When people in New Jersey decide to divorce, they may be concerned about the future of their retirement accounts. Many couples have saved a significant amount in their 401(k)s, IRAs and similar plans to the extent that these are often the largest assets held by a divorcing couple. As a result, the division of these funds can be a contentious issue; one survey of divorce attorneys found that retirement assets were one of the top three subjects of conflict during the end of a marriage.
The issue with dividing retirement funds in a divorce goes beyond reaching an agreement over property division, however. It is also important that the division takes place in accordance with existing law in order to avoid costly taxes and penalties that could significantly reduce the value of these accounts. In order to divide a 401(k) or other workplace fund such as a pension plan, a qualified domestic relations order, or QDRO, must be approved by the court.

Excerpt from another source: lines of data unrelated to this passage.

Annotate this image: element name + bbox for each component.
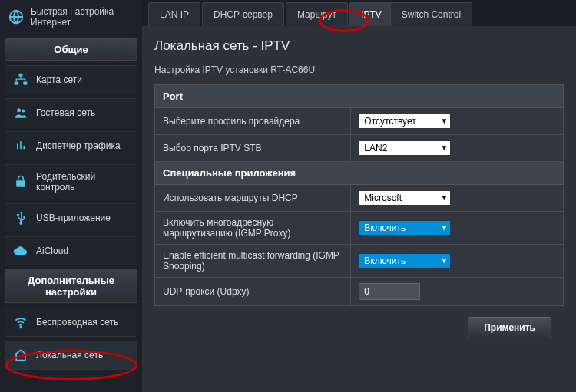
sidebar-item-label: Локальная сеть: [36, 350, 103, 361]
sidebar-item-label: Карта сети: [36, 74, 82, 85]
select-dhcp-routes[interactable]: Microsoft▼: [359, 190, 451, 206]
sidebar-item-label: AiCloud: [36, 245, 68, 256]
wifi-icon: [13, 315, 28, 330]
chevron-down-icon: ▼: [440, 193, 448, 202]
tab-lanip[interactable]: LAN IP: [148, 2, 200, 26]
traffic-icon: [13, 138, 28, 153]
setting-label: Выбор порта IPTV STB: [155, 135, 351, 162]
tab-dhcp[interactable]: DHCP-сервер: [202, 2, 284, 26]
row-dhcp-routes: Использовать маршруты DHCP Microsoft▼: [155, 185, 564, 212]
page-title: Локальная сеть - IPTV: [154, 38, 564, 54]
sidebar-item-wireless[interactable]: Беспроводная сеть: [5, 308, 137, 337]
input-udpxy[interactable]: [359, 283, 420, 300]
row-igmp-snoop: Enable efficient multicast forwarding (I…: [155, 245, 564, 278]
chevron-down-icon: ▼: [440, 256, 448, 265]
page-subtitle: Настройка IPTV установки RT-AC66U: [154, 64, 564, 75]
setting-label: Включить многоадресную маршрутизацию (IG…: [155, 212, 351, 245]
tab-switch[interactable]: Switch Control: [390, 2, 472, 26]
sidebar-item-lan[interactable]: Локальная сеть: [5, 341, 137, 370]
select-iptv-port[interactable]: LAN2▼: [359, 140, 451, 156]
setting-label: Использовать маршруты DHCP: [155, 185, 351, 212]
setting-label: Выберите профиль провайдера: [155, 108, 351, 135]
sidebar-section-general: Общие: [5, 38, 137, 61]
apply-button[interactable]: Применить: [468, 317, 551, 338]
sidebar-item-label: USB-приложение: [36, 212, 111, 223]
setting-label: Enable efficient multicast forwarding (I…: [155, 245, 351, 278]
svg-rect-3: [23, 82, 27, 85]
quick-setup-item[interactable]: Быстрая настройка Интернет: [5, 0, 137, 38]
lock-icon: [13, 174, 28, 189]
row-udpxy: UDP-прокси (Udpxy): [155, 278, 564, 306]
sidebar-item-traffic[interactable]: Диспетчер трафика: [5, 131, 137, 160]
chevron-down-icon: ▼: [440, 143, 448, 152]
select-igmp-snoop[interactable]: Включить▼: [359, 253, 451, 268]
chevron-down-icon: ▼: [440, 117, 448, 125]
sidebar-item-label: Гостевая сеть: [36, 107, 95, 118]
usb-icon: [13, 210, 28, 226]
group-port: Port: [155, 85, 564, 108]
main-panel: LAN IP DHCP-сервер Маршрут IPTV Switch C…: [142, 0, 576, 392]
network-icon: [13, 72, 28, 87]
setting-label: UDP-прокси (Udpxy): [155, 278, 351, 306]
sidebar-item-guest[interactable]: Гостевая сеть: [5, 98, 137, 127]
sidebar-item-usb[interactable]: USB-приложение: [5, 203, 137, 232]
globe-icon: [8, 8, 25, 25]
sidebar-item-label: Диспетчер трафика: [36, 140, 121, 151]
sidebar-item-networkmap[interactable]: Карта сети: [5, 65, 137, 94]
group-special: Специальные приложения: [155, 162, 564, 185]
select-provider-profile[interactable]: Отсутствует▼: [359, 114, 451, 129]
row-provider-profile: Выберите профиль провайдера Отсутствует▼: [155, 108, 564, 135]
row-iptv-port: Выбор порта IPTV STB LAN2▼: [155, 135, 564, 162]
tab-route[interactable]: Маршрут: [286, 2, 348, 26]
row-igmp-proxy: Включить многоадресную маршрутизацию (IG…: [155, 212, 564, 245]
cloud-icon: [13, 243, 28, 259]
quick-setup-label: Быстрая настройка Интернет: [31, 6, 134, 28]
sidebar: Быстрая настройка Интернет Общие Карта с…: [0, 0, 142, 392]
sidebar-item-aicloud[interactable]: AiCloud: [5, 236, 137, 265]
svg-point-7: [20, 327, 22, 328]
sidebar-item-label: Беспроводная сеть: [36, 317, 118, 328]
svg-rect-2: [15, 82, 18, 85]
settings-table: Port Выберите профиль провайдера Отсутст…: [154, 84, 564, 306]
sidebar-item-label: Родительский контроль: [36, 171, 129, 193]
tab-bar: LAN IP DHCP-сервер Маршрут IPTV Switch C…: [142, 0, 576, 26]
svg-point-4: [17, 108, 21, 112]
select-igmp-proxy[interactable]: Включить▼: [359, 220, 451, 236]
svg-rect-6: [16, 180, 25, 186]
sidebar-section-advanced: Дополнительные настройки: [5, 269, 137, 303]
guest-icon: [13, 105, 28, 120]
chevron-down-icon: ▼: [440, 223, 448, 232]
home-icon: [13, 348, 28, 363]
svg-rect-1: [19, 74, 23, 77]
svg-point-5: [22, 109, 25, 112]
sidebar-item-parental[interactable]: Родительский контроль: [5, 164, 137, 199]
tab-iptv[interactable]: IPTV: [349, 2, 393, 26]
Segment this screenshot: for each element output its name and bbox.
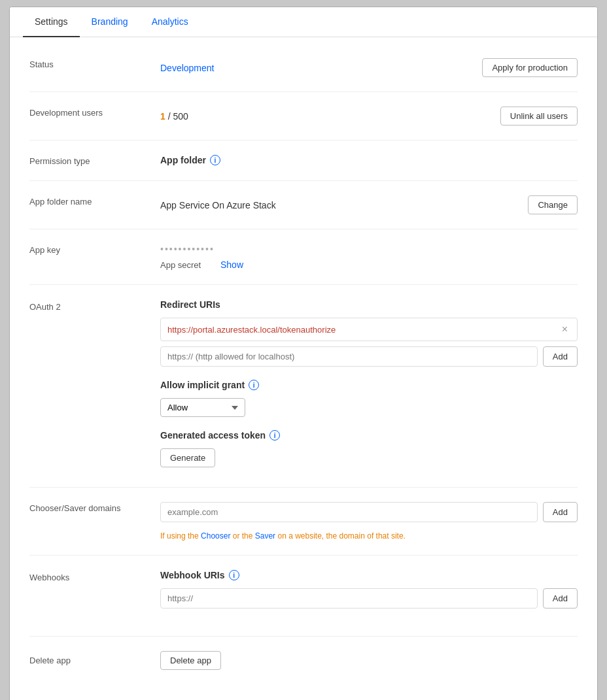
chooser-link[interactable]: Chooser bbox=[201, 531, 230, 541]
generate-token-button[interactable]: Generate bbox=[160, 448, 215, 467]
webhook-uris-title: Webhook URIs i bbox=[160, 570, 578, 580]
app-folder-value: App Service On Azure Stack bbox=[160, 200, 515, 210]
permission-type-row: Permission type App folder i bbox=[29, 141, 578, 181]
app-folder-row: App folder name App Service On Azure Sta… bbox=[29, 181, 578, 229]
chooser-saver-label: Chooser/Saver domains bbox=[29, 502, 160, 513]
app-secret-label: App secret bbox=[160, 260, 213, 270]
add-domain-button[interactable]: Add bbox=[543, 502, 578, 522]
token-info-icon[interactable]: i bbox=[269, 430, 280, 441]
chooser-saver-hint: If using the Chooser or the Saver on a w… bbox=[160, 531, 578, 541]
tab-branding[interactable]: Branding bbox=[80, 7, 140, 37]
dev-users-number: 1 bbox=[160, 111, 165, 122]
domain-input[interactable] bbox=[160, 502, 538, 522]
status-row: Status Development Apply for production bbox=[29, 44, 578, 92]
uri-close-icon[interactable]: × bbox=[559, 324, 570, 335]
uri-entry: https://portal.azurestack.local/tokenaut… bbox=[160, 318, 578, 341]
add-uri-button[interactable]: Add bbox=[543, 346, 578, 367]
uri-input-row: Add bbox=[160, 346, 578, 367]
redirect-uris-title: Redirect URIs bbox=[160, 299, 578, 310]
webhooks-label: Webhooks bbox=[29, 570, 160, 582]
webhooks-section: Webhooks Webhook URIs i Add bbox=[29, 556, 578, 637]
dev-users-count: 1 / 500 bbox=[160, 111, 188, 122]
webhook-input-row: Add bbox=[160, 588, 578, 608]
delete-app-label: Delete app bbox=[29, 656, 160, 665]
app-key-row: App key •••••••••••• App secret Show bbox=[29, 229, 578, 285]
app-key-value: •••••••••••• bbox=[160, 244, 215, 254]
apply-for-production-button[interactable]: Apply for production bbox=[482, 58, 578, 77]
dev-users-row: Development users 1 / 500 Unlink all use… bbox=[29, 92, 578, 141]
status-label: Status bbox=[29, 58, 160, 69]
permission-type-info-icon[interactable]: i bbox=[210, 155, 220, 165]
permission-type-label: Permission type bbox=[29, 155, 160, 166]
saver-link[interactable]: Saver bbox=[255, 531, 275, 541]
oauth2-label: OAuth 2 bbox=[29, 299, 160, 312]
allow-implicit-title: Allow implicit grant i bbox=[160, 380, 578, 390]
change-app-folder-button[interactable]: Change bbox=[528, 195, 578, 214]
tabs-bar: Settings Branding Analytics bbox=[10, 7, 597, 37]
delete-app-button[interactable]: Delete app bbox=[160, 651, 221, 670]
delete-app-row: Delete app Delete app bbox=[29, 637, 578, 684]
dev-users-label: Development users bbox=[29, 107, 160, 118]
token-section: Generated access token i Generate bbox=[160, 430, 578, 467]
oauth2-content: Redirect URIs https://portal.azurestack.… bbox=[160, 299, 578, 473]
add-webhook-button[interactable]: Add bbox=[543, 588, 578, 608]
tab-analytics[interactable]: Analytics bbox=[140, 7, 200, 37]
settings-content: Status Development Apply for production … bbox=[10, 37, 597, 700]
app-window: Settings Branding Analytics Status Devel… bbox=[9, 7, 598, 700]
tab-settings[interactable]: Settings bbox=[23, 7, 80, 37]
allow-implicit-section: Allow implicit grant i Allow Deny bbox=[160, 380, 578, 417]
uri-input[interactable] bbox=[160, 346, 538, 367]
webhooks-content: Webhook URIs i Add bbox=[160, 570, 578, 622]
uri-value: https://portal.azurestack.local/tokenaut… bbox=[167, 325, 559, 335]
allow-implicit-info-icon[interactable]: i bbox=[249, 380, 259, 390]
status-value[interactable]: Development bbox=[160, 63, 215, 73]
dev-users-max: 500 bbox=[173, 111, 188, 122]
permission-type-value: App folder i bbox=[160, 155, 578, 165]
webhook-uri-input[interactable] bbox=[160, 588, 538, 608]
unlink-all-users-button[interactable]: Unlink all users bbox=[500, 107, 578, 125]
token-title: Generated access token i bbox=[160, 430, 578, 441]
webhook-info-icon[interactable]: i bbox=[229, 570, 239, 580]
app-key-label: App key bbox=[29, 244, 160, 255]
app-folder-label: App folder name bbox=[29, 195, 160, 207]
show-secret-link[interactable]: Show bbox=[220, 259, 243, 270]
oauth2-section: OAuth 2 Redirect URIs https://portal.azu… bbox=[29, 285, 578, 488]
chooser-saver-row: Chooser/Saver domains Add If using the C… bbox=[29, 488, 578, 556]
allow-implicit-select[interactable]: Allow Deny bbox=[160, 398, 245, 417]
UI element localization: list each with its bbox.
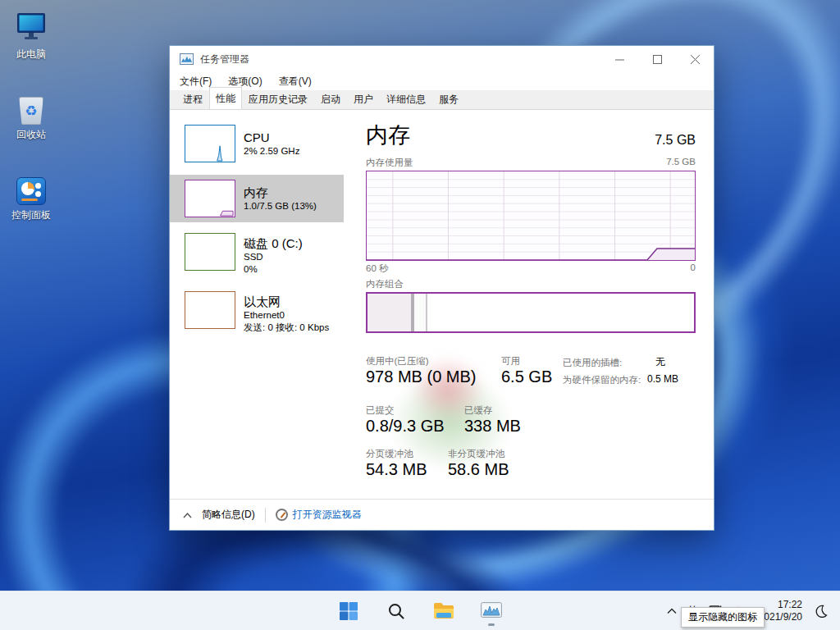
composition-label: 内存组合	[366, 278, 404, 290]
status-bar: 简略信息(D) 打开资源监视器	[170, 499, 714, 530]
task-manager-window: 任务管理器 文件(F) 选项(O) 查看(V) 进程 性能 应用历史记录 启动 …	[169, 45, 714, 531]
composition-segment-standby	[414, 294, 426, 331]
this-pc-icon	[0, 8, 62, 44]
search-button[interactable]	[381, 595, 412, 628]
desktop-icon-this-pc[interactable]: 此电脑	[0, 8, 62, 62]
desktop-icon-label: 控制面板	[0, 208, 62, 222]
menu-bar: 文件(F) 选项(O) 查看(V)	[170, 72, 714, 90]
window-title: 任务管理器	[200, 52, 600, 66]
available-label: 可用	[501, 355, 520, 368]
usage-graph-label: 内存使用量	[366, 157, 413, 169]
memory-composition-bar	[366, 292, 696, 333]
memory-title: 内存	[366, 123, 410, 148]
nonpaged-pool-value: 58.6 MB	[448, 460, 509, 479]
tab-performance[interactable]: 性能	[209, 87, 242, 109]
minimize-button[interactable]	[600, 46, 638, 72]
axis-left-label: 60 秒	[366, 262, 389, 275]
sidebar-item-disk0[interactable]: 磁盘 0 (C:) SSD 0%	[170, 230, 344, 281]
reserved-value: 0.5 MB	[647, 373, 678, 385]
menu-view[interactable]: 查看(V)	[279, 75, 312, 89]
sidebar-item-memory[interactable]: 内存 1.0/7.5 GB (13%)	[170, 175, 344, 222]
task-manager-app-icon	[180, 53, 194, 65]
tab-processes[interactable]: 进程	[176, 89, 209, 110]
committed-label: 已提交	[366, 404, 395, 417]
memory-capacity: 7.5 GB	[655, 133, 696, 148]
usage-graph-max: 7.5 GB	[666, 157, 696, 169]
control-panel-icon	[0, 169, 62, 205]
tab-services[interactable]: 服务	[432, 89, 465, 110]
show-hidden-icons-tooltip: 显示隐藏的图标	[681, 607, 765, 628]
open-resource-monitor-link[interactable]: 打开资源监视器	[293, 508, 362, 522]
memory-mini-graph-icon	[185, 180, 235, 217]
sidebar-ethernet-throughput: 发送: 0 接收: 0 Kbps	[244, 322, 329, 334]
menu-file[interactable]: 文件(F)	[180, 75, 212, 89]
nonpaged-pool-label: 非分页缓冲池	[448, 448, 504, 460]
performance-pane: CPU 2% 2.59 GHz 内存 1.0/7.5 GB (13%)	[170, 110, 714, 499]
desktop-icon-recycle-bin[interactable]: ♻ 回收站	[0, 89, 62, 142]
paged-pool-value: 54.3 MB	[366, 460, 427, 479]
menu-options[interactable]: 选项(O)	[228, 75, 262, 89]
sidebar-cpu-stats: 2% 2.59 GHz	[244, 145, 299, 158]
tab-strip: 进程 性能 应用历史记录 启动 用户 详细信息 服务	[170, 90, 714, 110]
performance-sidebar: CPU 2% 2.59 GHz 内存 1.0/7.5 GB (13%)	[170, 110, 344, 499]
desktop-icon-label: 此电脑	[0, 48, 62, 62]
desktop-icon-control-panel[interactable]: 控制面板	[0, 169, 62, 222]
reserved-label: 为硬件保留的内存:	[563, 374, 641, 386]
cached-label: 已缓存	[464, 404, 493, 417]
clock-date: 2021/9/20	[759, 611, 802, 623]
tab-app-history[interactable]: 应用历史记录	[242, 89, 314, 110]
show-hidden-icons-chevron[interactable]	[662, 605, 682, 617]
cpu-mini-graph-icon	[185, 125, 235, 162]
close-button[interactable]	[676, 46, 714, 72]
sidebar-disk-usage: 0%	[244, 263, 303, 276]
sidebar-ethernet-title: 以太网	[244, 294, 329, 309]
memory-usage-graph	[366, 171, 696, 261]
available-value: 6.5 GB	[501, 368, 552, 386]
recycle-bin-icon: ♻	[0, 89, 62, 125]
in-use-value: 978 MB (0 MB)	[366, 368, 476, 386]
clock[interactable]: 17:22 2021/9/20	[759, 599, 802, 623]
sidebar-cpu-title: CPU	[244, 130, 299, 145]
sidebar-memory-title: 内存	[244, 185, 317, 200]
slots-value: 无	[655, 355, 665, 369]
sidebar-memory-stats: 1.0/7.5 GB (13%)	[244, 200, 317, 212]
maximize-button[interactable]	[638, 46, 676, 72]
task-manager-taskbar-button[interactable]	[476, 595, 507, 628]
statusbar-divider	[265, 508, 266, 523]
paged-pool-label: 分页缓冲池	[366, 448, 413, 460]
running-app-indicator	[488, 623, 495, 626]
sidebar-item-cpu[interactable]: CPU 2% 2.59 GHz	[170, 120, 344, 167]
start-button[interactable]	[333, 595, 364, 628]
desktop-icon-label: 回收站	[0, 128, 62, 142]
in-use-label: 使用中(已压缩)	[366, 355, 429, 368]
disk-mini-graph-icon	[185, 233, 235, 271]
memory-detail-panel: 内存 7.5 GB 内存使用量 7.5 GB 60 秒 0 内存组合 使用中(已…	[366, 110, 696, 499]
title-bar[interactable]: 任务管理器	[170, 46, 714, 72]
slots-label: 已使用的插槽:	[563, 357, 622, 369]
sidebar-disk-title: 磁盘 0 (C:)	[244, 235, 303, 251]
file-explorer-button[interactable]	[428, 595, 459, 628]
tab-startup[interactable]: 启动	[314, 89, 347, 110]
tab-users[interactable]: 用户	[347, 89, 380, 110]
ethernet-mini-graph-icon	[185, 291, 235, 329]
tab-details[interactable]: 详细信息	[380, 89, 432, 110]
axis-right-label: 0	[691, 262, 696, 275]
composition-segment-free	[427, 294, 694, 331]
sidebar-item-ethernet[interactable]: 以太网 Ethernet0 发送: 0 接收: 0 Kbps	[170, 288, 344, 339]
composition-segment-in-use	[368, 294, 411, 331]
clock-time: 17:22	[759, 599, 802, 611]
sidebar-ethernet-adapter: Ethernet0	[244, 309, 329, 322]
committed-value: 0.8/9.3 GB	[366, 417, 445, 436]
cached-value: 338 MB	[464, 417, 521, 436]
sidebar-disk-type: SSD	[244, 251, 303, 263]
collapse-chevron-icon[interactable]	[183, 509, 192, 521]
resource-monitor-icon	[276, 509, 288, 521]
focus-assist-moon-icon[interactable]	[809, 605, 833, 618]
fewer-details-toggle[interactable]: 简略信息(D)	[202, 508, 255, 522]
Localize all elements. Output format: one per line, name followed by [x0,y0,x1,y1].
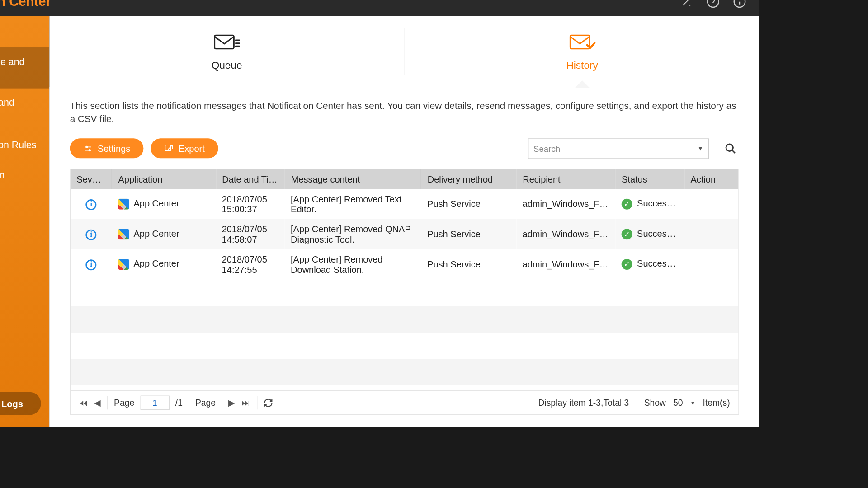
cell-delivery: Push Service [421,249,517,280]
queue-icon [213,32,240,53]
sidebar-item-service-pairing[interactable]: Service Account and Device Pairing [0,89,49,130]
info-severity-icon: i [86,229,97,240]
section-description: This section lists the notification mess… [70,99,739,127]
cell-action[interactable] [684,249,738,280]
about-icon[interactable] [732,0,748,9]
refresh-icon [263,398,273,407]
show-value: 50 [673,398,683,407]
table-empty-area [71,279,738,390]
cell-status: ✓Successf… [615,249,684,280]
col-action[interactable]: Action [684,169,738,189]
sidebar-item-overview[interactable]: Overview [0,16,49,47]
app-center-icon [118,229,129,240]
first-page-button[interactable]: ⏮ [79,398,88,407]
settings-button[interactable]: Settings [70,139,144,159]
app-title: Notification Center [0,0,51,9]
cell-recipient: admin_Windows_Fir… [516,219,615,249]
svg-point-20 [86,146,88,148]
items-label: Item(s) [703,398,730,407]
col-delivery[interactable]: Delivery method [421,169,517,189]
cell-application: App Center [112,219,216,249]
sidebar-item-label: Overview [0,26,38,38]
col-datetime[interactable]: Date and Time [216,169,284,189]
help-icon[interactable] [705,0,721,9]
cell-status: ✓Successf… [615,219,684,249]
success-icon: ✓ [621,199,632,210]
view-system-logs-button[interactable]: View the System Logs [0,392,41,415]
svg-point-8 [708,0,718,7]
search-placeholder: Search [533,144,698,153]
tab-queue[interactable]: Queue [49,16,404,87]
sidebar-item-label: Notification Queue and History [0,56,38,80]
svg-rect-19 [570,35,590,48]
history-icon [569,32,595,53]
cell-message: [App Center] Removed Download Station. [285,249,421,280]
settings-label: Settings [98,144,130,154]
chevron-down-icon[interactable]: ▼ [690,399,696,405]
cell-status: ✓Successf… [615,189,684,219]
sliders-icon [83,144,93,153]
cell-message: [App Center] Removed QNAP Diagnostic Too… [285,219,421,249]
info-severity-icon: i [86,199,97,210]
export-label: Export [179,144,205,154]
page-input[interactable] [141,395,170,410]
tab-history[interactable]: History [405,16,760,87]
col-severity[interactable]: Severit… [71,169,112,189]
chevron-down-icon[interactable]: ▼ [698,145,703,152]
col-recipient[interactable]: Recipient [516,169,615,189]
sidebar-item-label: System Notification Rules [0,139,38,151]
sidebar: Overview Notification Queue and History … [0,16,49,427]
cell-application: App Center [112,189,216,219]
svg-rect-18 [215,35,234,48]
prev-page-button[interactable]: ◀ [94,398,101,407]
table-header-row: Severit… Application Date and Time Messa… [71,169,738,189]
toolbar: Settings Export Search ▼ [70,138,739,159]
search-icon [725,143,737,155]
export-button[interactable]: Export [151,139,218,159]
sidebar-item-queue-history[interactable]: Notification Queue and History [0,47,49,89]
show-label: Show [644,398,666,407]
col-status[interactable]: Status [615,169,684,189]
tab-label: Queue [212,60,242,72]
app-center-icon [118,199,129,210]
cell-action[interactable] [684,189,738,219]
sidebar-item-label: Service Account and Device Pairing [0,97,38,121]
cell-datetime: 2018/07/05 14:27:55 [216,249,284,280]
col-application[interactable]: Application [112,169,216,189]
refresh-button[interactable] [263,398,273,407]
tabs: Queue History [49,16,760,87]
success-icon: ✓ [621,229,632,240]
history-table: Severit… Application Date and Time Messa… [70,169,739,391]
page-label: Page [114,398,134,407]
table-row[interactable]: iApp Center2018/07/05 14:27:55[App Cente… [71,249,738,280]
svg-point-21 [89,150,90,151]
last-page-button[interactable]: ⏭ [241,398,250,407]
table-row[interactable]: iApp Center2018/07/05 14:58:07[App Cente… [71,219,738,249]
tab-label: History [566,60,598,72]
page-label-2: Page [195,398,216,407]
next-page-button[interactable]: ▶ [228,398,236,407]
wand-icon[interactable] [679,0,694,9]
cell-datetime: 2018/07/05 15:00:37 [216,189,284,219]
success-icon: ✓ [621,259,632,270]
cell-application: App Center [112,249,216,280]
svg-point-23 [726,144,733,151]
cell-delivery: Push Service [421,219,517,249]
table-row[interactable]: iApp Center2018/07/05 15:00:37[App Cente… [71,189,738,219]
col-message[interactable]: Message content [285,169,421,189]
cell-action[interactable] [684,219,738,249]
display-summary: Display item 1-3,Total:3 [538,398,629,407]
cell-datetime: 2018/07/05 14:58:07 [216,219,284,249]
info-severity-icon: i [86,259,97,270]
search-input[interactable]: Search ▼ [528,138,709,159]
sidebar-item-label: Global Notification Settings [0,169,38,193]
cell-recipient: admin_Windows_Fir… [516,249,615,280]
pager: ⏮ ◀ Page /1 Page ▶ ⏭ [70,391,739,415]
export-icon [164,144,174,153]
search-button[interactable] [722,140,739,157]
app-center-icon [118,259,129,270]
sidebar-item-system-rules[interactable]: System Notification Rules [0,129,49,160]
sidebar-item-global-settings[interactable]: Global Notification Settings [0,161,49,202]
view-system-logs-label: View the System Logs [0,399,23,409]
cell-delivery: Push Service [421,189,517,219]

The plan administrator cannot divide these accounts on the basis of the divorce decree alone; instead, a spouse's attorney must present a QDRO for approval to the court.
There are important things to keep in mind in this process. The divorce decree and QDRO should specify a percentage distribution as naming a specific number could lead to inequitable outcomes if there is a shift in the market. In addition, if the 401(k) funds will be distributed to a rollover IRA, this must be specified in the order.
People who are going through a divorce might be particularly worried about the potential financial impacts of the end of the marriage. A family law attorney may work with a divorcing spouse to achieve a fair settlement on a range of issues, including property division and spousal support.